- _Problem statement_
For this exercise, write out exactly the lines from the line containing "Consultez nos prévisions de température sur" through the last line of the records, and no other lines.

*** Opening of Data shown ***

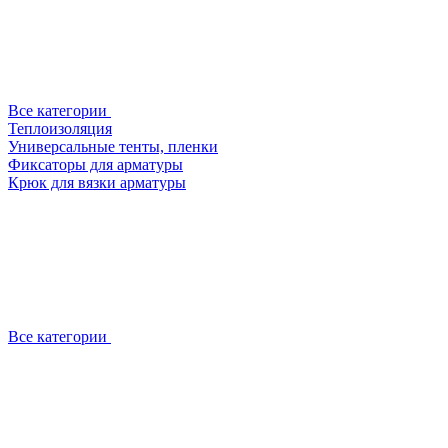
Все категории
Теплоизоляция
Универсальные тенты, пленки
Фиксаторы для арматуры
Крюк для вязки арматуры
Все категории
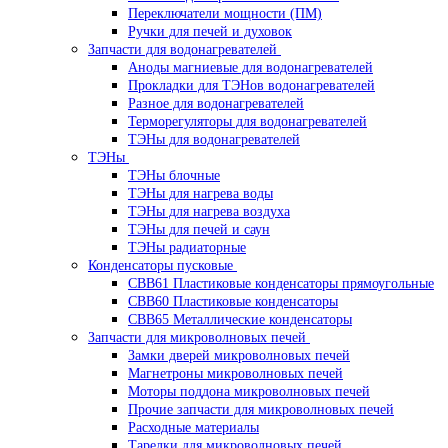
Переключатели мощности (ПМ)
Ручки для печей и духовок
Запчасти для водонагревателей
Аноды магниевые для водонагревателей
Прокладки для ТЭНов водонагревателей
Разное для водонагревателей
Терморегуляторы для водонагревателей
ТЭНы для водонагревателей
ТЭНы
ТЭНы блочные
ТЭНы для нагрева воды
ТЭНы для нагрева воздуха
ТЭНы для печей и саун
ТЭНы радиаторные
Конденсаторы пусковые
CBB61 Пластиковые конденсаторы прямоугольные
CBB60 Пластиковые конденсаторы
CBB65 Металлические конденсаторы
Запчасти для микроволновых печей
Замки дверей микроволновых печей
Магнетроны микроволновых печей
Моторы поддона микроволновых печей
Прочие запчасти для микроволновых печей
Расходные материалы
Тарелки для микроволновых печей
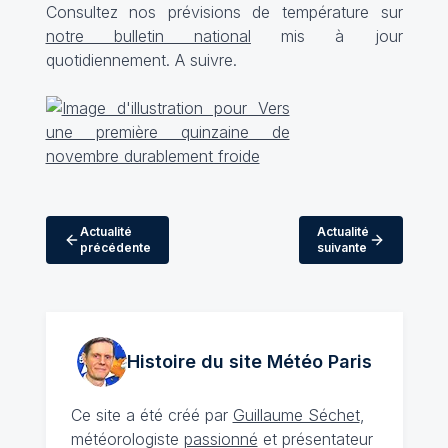
Consultez nos prévisions de température sur
notre bulletin national
mis à jour
quotidiennement. A suivre.
Actualité
Actualité
précédente
suivante
Histoire du site Météo
Paris
Ce site a été créé par
Guillaume Séchet
,
météorologiste
passionné
et présentateur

*** Close of Data shown ***

- _Task response_
Consultez nos prévisions de température sur
notre bulletin national
mis à jour
quotidiennement. A suivre.
Actualité
Actualité
précédente
suivante
Histoire du site Météo
Paris
Ce site a été créé par
Guillaume Séchet
,
météorologiste
passionné
et présentateur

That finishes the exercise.